Most people don’t know enough about epidemiology, statistics, or research design to have a good idea of how valid disease data and projections are. And of course, there’s no reason they would have any expertise in those fields, any more than the average person would be expected to have expertise in dentistry or theater. But the difference is that many people feel confident enough in their grasp of the data—or, often, confident enough in someone else’s grasp of the data, as reported via their preferred news source—to comment on it and endorse it (and often argue about it).  

Psychology of Uncertainty

Another factor is that people are uncomfortable admitting when they don’t know something or don’t have enough information to make a decision. If you’ve taken any standardized multiple-choice tests, you probably remember that some of the questions offered a tricky option, usually after three or four possibly correct specific answers. This is some version of “The answer cannot be determined from the information given.” This response (usually Option D) is designed in part to thwart guessing and to see when test-takers recognize that the question is insoluble or the premise incomplete. 

The principle applies widely in the real world. It’s difficult for many people—and especially experts, skeptics, and scientists—to admit they don’t know the answer to a question. Even if it’s outside our expertise, we often feel as if not knowing (or even not having a defensible opinion) is a sign of ignorance or failure. Real experts freely admit uncertainty about the data; Dr. Anthony Fauci has been candid about what he knows and what he doesn’t, responding for example when asked how many people could be carriers, “It’s somewhere between 25 and 50%. And trust me, that is an estimate. I don’t have any scientific data yet to say that. You know when we’ll get the scientific data? When we get those antibody tests out there.” 

Yet there are many examples in our everyday lives when we simply don’t have enough information to reach a logical or valid conclusion about a given question, and often we don’t recognize that fact. We routinely make decisions based on incomplete information, and unlike on standardized tests, in the real world of messy complexities there are not always clear-cut objectively verifiable answers to settle the matter. 

This is especially true online and in the context of a pandemic. Few people bother to chime in on social media discussions or threads to say that there’s not enough information given in the original post to reach a valid conclusion. People blithely share information and opinions without having the slightest clue as to whether it’s true or not. But recognizing that we don’t have enough information to reach a valid conclusion demonstrates a deeper and nuanced understanding of the issue. Noting that a premise needs more evidence or information to complete a logical argument and reach a valid conclusion is a form of critical thinking.

One element of conspiracy thinking is that those who disagree are either stupid (that is, gullible “sheeple” who believe and parrot everything they see in the news—usually specifically the “mainstream media” or “MSM”) or simply lying (experts and journalists across various media platforms who know the truth but are intentionally misleading the public for political or economic gain). This “If You Disagree with Me, Are You Stupid or Dishonest?” worldview has little room for uncertainty or charity and misunderstands the situation. 

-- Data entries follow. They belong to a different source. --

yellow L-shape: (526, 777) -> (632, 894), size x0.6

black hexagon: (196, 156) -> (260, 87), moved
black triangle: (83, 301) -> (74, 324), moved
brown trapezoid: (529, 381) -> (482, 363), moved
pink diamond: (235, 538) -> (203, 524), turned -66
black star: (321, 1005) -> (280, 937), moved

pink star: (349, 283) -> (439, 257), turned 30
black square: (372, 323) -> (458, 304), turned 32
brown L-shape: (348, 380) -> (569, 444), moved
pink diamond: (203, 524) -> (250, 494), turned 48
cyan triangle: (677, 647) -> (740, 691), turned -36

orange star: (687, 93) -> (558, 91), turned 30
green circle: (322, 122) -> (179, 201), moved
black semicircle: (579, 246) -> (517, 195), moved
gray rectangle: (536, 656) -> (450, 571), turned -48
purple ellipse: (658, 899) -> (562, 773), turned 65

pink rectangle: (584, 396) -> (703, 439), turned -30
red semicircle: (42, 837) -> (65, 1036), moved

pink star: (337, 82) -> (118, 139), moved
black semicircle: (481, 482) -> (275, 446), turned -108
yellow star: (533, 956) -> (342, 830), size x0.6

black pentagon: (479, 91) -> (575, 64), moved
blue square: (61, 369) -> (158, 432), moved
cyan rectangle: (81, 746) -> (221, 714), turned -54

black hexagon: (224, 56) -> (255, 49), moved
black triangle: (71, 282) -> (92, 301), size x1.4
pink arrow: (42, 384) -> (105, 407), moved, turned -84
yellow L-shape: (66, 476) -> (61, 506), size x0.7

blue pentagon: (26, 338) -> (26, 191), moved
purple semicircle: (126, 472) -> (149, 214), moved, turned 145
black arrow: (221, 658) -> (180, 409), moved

The appropriate position to take on most coronavirus predictions is one of agnosticism. It’s not that epidemiologists and other health officials have all the data they need to make good decisions and projections about public health and are instead carefully considering ways to fake data to deceive the public and journalists. It’s that they don’t have all the data they need to make better predictions, and as more information comes in, the projections will get more accurate. The solution is not to vilify or demonize doctors and epidemiologists but instead to understand the limitations of science and the biases of news and social media.